Timely patching remains pain point as high-profile bugs linger

Dive Brief:

Out of the roughly 13,000 reported vulnerabilities in 2021 so far, 20% are considered high severity, according to research from Trustwave SpiderLabs released Wednesday. Last year broke records with the number reported vulnerabilities exceeding 18,300.
With cloud-based technologies, bad actors rush to perform internet scans for every vulnerability exploit release. SpiderLabs observed that more than half of servers had weak security postures, even though security updates were available.
Researchers collected telemetry using Shodan, a search tool for internet-connected devices, to find internet-facing available targets. Some of the top high-profile vulnerabilities on services include Microsoft Exchange Server, Apache Tomcat, QNAP NAS and VMware vCenter, which showed minimal improvements in the number of vulnerable instances after weeks. The instances were based on application exploitability.

Dive Insight:

Patching remains a difficult task for companies, even those with the necessary security resources. With business continuity already challenged by COVID-19, patches interfering with business productivity became more of a challenge for security teams to perform.

"Patching may require critical systems to be taken offline for a period of time, which requires scheduling and coordination," said Karl Sigler, senior security research manager at Trustwave SpiderLabs.

Even when security is operating smoothly, patches also need a period of testing before deployment. Patches are scheduled, communication among teams is clear, and real-time inventory on internet-facing devices is available. But "if you add in resource and budget issues, lack of proper documentation, server sprawl … you can see why a lot of organizations simply don't or can't patch in a timely fashion," he said.
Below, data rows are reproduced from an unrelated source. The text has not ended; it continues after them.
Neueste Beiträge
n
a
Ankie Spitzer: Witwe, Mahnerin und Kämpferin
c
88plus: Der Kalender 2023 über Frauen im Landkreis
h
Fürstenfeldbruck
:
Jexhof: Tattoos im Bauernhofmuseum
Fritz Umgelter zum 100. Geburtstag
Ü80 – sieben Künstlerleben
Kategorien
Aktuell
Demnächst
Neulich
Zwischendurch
With more cloud-based technologies supporting workloads, Sigler expects to see more vulnerabilities in these environments. It's not a far-off assumption — research from Palo Alto Networks Unit 42 found bad actors leaping from cloud misconfigurations to software development.
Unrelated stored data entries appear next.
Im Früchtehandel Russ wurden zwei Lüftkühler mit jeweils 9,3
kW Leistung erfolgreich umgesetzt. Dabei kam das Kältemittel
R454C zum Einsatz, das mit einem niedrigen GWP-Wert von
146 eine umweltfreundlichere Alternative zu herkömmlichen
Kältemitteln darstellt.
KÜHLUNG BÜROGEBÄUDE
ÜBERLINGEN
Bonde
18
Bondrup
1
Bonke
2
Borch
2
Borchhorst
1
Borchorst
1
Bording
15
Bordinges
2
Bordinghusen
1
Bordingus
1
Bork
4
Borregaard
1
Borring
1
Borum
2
Beyond the timeliness of patching is the issue of end of life technology, where solutions are so outdated, vendors no longer support maintenance updates. More than one-third of Apache Tomcat installs run version 8.5.x, which is the lowest-supported version. Still, about 41% of instances found on Shodan were versions under 8.5, or end of life versions.

"It's bad enough that organizations are not applying patches, but to ignore upgrades to the point that your software is no longer receiving patches is an entirely new level of irresponsibility," Sigler said.

While the pandemic ushered in greater threats in the remote work landscape, it in turn put the spotlight on cybersecurity. It's possible that the increase in reported vulnerabilities was a byproduct of more astute security. "Work from home affects security in several ways, and I think as a result, we've had more time for vulnerability research," Sigler said.

As recent as this month, threat actors are exploiting ProxyShell from the Microsoft Exchange hack. Researchers found vulnerable instances of ProxyShell only decreased by 0.26% between Aug. 16 and Aug. 31, 2021.

Three ProxyShell vulnerabilities — CVE-2021-34473, CVE-2021-34523 and CVE-2021-31207 — were disclosed and patches were made available this year. But as of Aug. 31, Shodan showed about 45,000 instances vulnerable to ProxyShell exploitation.

Of those instances, 1,954 are RDP-enabled, 448 have SMBv1 enabled on the internet, and 182 have both, SpiderLabs found. Sophisticated threat groups, like Conti ransomware affiliates, are now capitalizing on available ProxyShell targets.

"Any software that is critical to operations, like a mail server, and is also massively popular, like Microsoft, will be under the security microscope. This isn't the first round of Microsoft Exchange zero-day vulnerabilities, nor will it be the last," Sigler said.